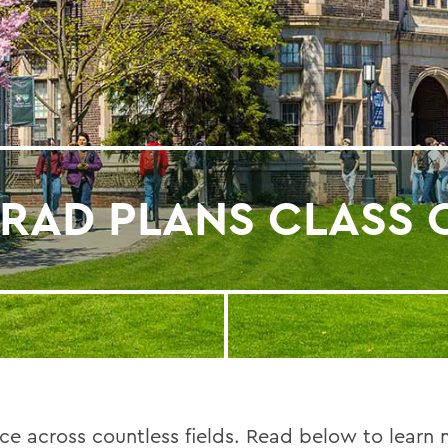
RAD PLANS CLASS 
e across countless fields. Read below to learn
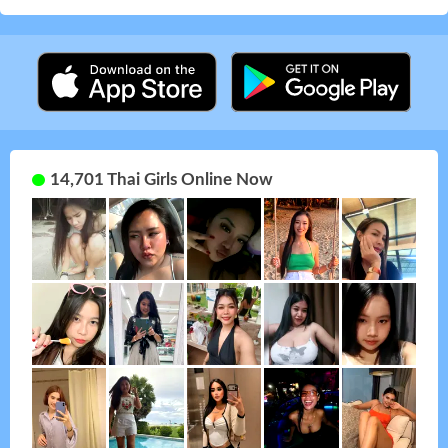
14,701 Thai Girls Online Now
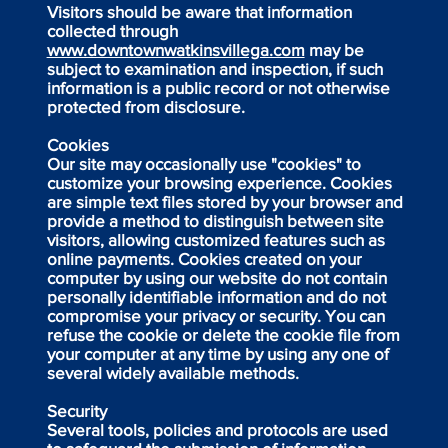
Visitors should be aware that information
collected through
www.downtownwatkinsvillega.com
may be
subject to examination and inspection, if such
information is a public record or not otherwise
protected from disclosure.
Cookies
Our site may occasionally use "cookies" to
customize your browsing experience. Cookies
are simple text files stored by your browser and
provide a method to distinguish between site
visitors, allowing customized features such as
online payments. Cookies created on your
computer by using our website do not contain
personally identifiable information and do not
compromise your privacy or security. You can
refuse the cookie or delete the cookie file from
your computer at any time by using any one of
several widely available methods.
Security
Several tools, policies and protocols are used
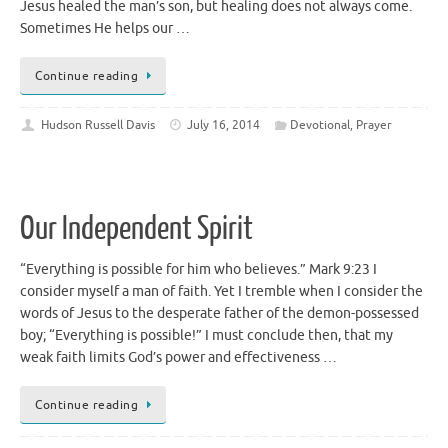
Jesus healed the man’s son, but healing does not always come.
Sometimes He helps our …
Continue reading
Hudson Russell Davis
July 16, 2014
Devotional
,
Prayer
Our Independent Spirit
“Everything is possible for him who believes.” Mark 9:23 I
consider myself a man of faith. Yet I tremble when I consider the
words of Jesus to the desperate father of the demon-possessed
boy; “Everything is possible!” I must conclude then, that my
weak faith limits God’s power and effectiveness …
Continue reading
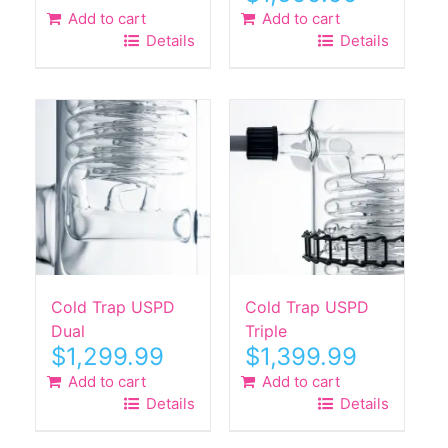
Add to cart
Add to cart
Details
Details
Cold Trap USPD
Cold Trap USPD
Dual
Triple
$
1,299.99
$
1,399.99
Add to cart
Add to cart
Details
Details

==========

Word for word, repeat the data above with the pictures left out.

▸ Output:
RAD PLANS CLASS 
e across countless fields. Read below to learn
14,701 Thai Girls Online Now
Visitors should be aware that information
collected through
www.downtownwatkinsvillega.com
may be
subject to examination and inspection, if such
information is a public record or not otherwise
protected from disclosure.
Cookies
Our site may occasionally use "cookies" to
customize your browsing experience. Cookies
are simple text files stored by your browser and
provide a method to distinguish between site
visitors, allowing customized features such as
online payments. Cookies created on your
computer by using our website do not contain
personally identifiable information and do not
compromise your privacy or security. You can
refuse the cookie or delete the cookie file from
your computer at any time by using any one of
several widely available methods.
Security
Several tools, policies and protocols are used
Jesus healed the man’s son, but healing does not always come.
Sometimes He helps our …
Continue reading
Hudson Russell Davis
July 16, 2014
Devotional
,
Prayer
Our Independent Spirit
“Everything is possible for him who believes.” Mark 9:23 I
consider myself a man of faith. Yet I tremble when I consider the
words of Jesus to the desperate father of the demon-possessed
boy; “Everything is possible!” I must conclude then, that my
weak faith limits God’s power and effectiveness …
Continue reading
Add to cart
Add to cart
Details
Details
Cold Trap USPD
Cold Trap USPD
Dual
Triple
$
1,299.99
$
1,399.99
Add to cart
Add to cart
Details
Details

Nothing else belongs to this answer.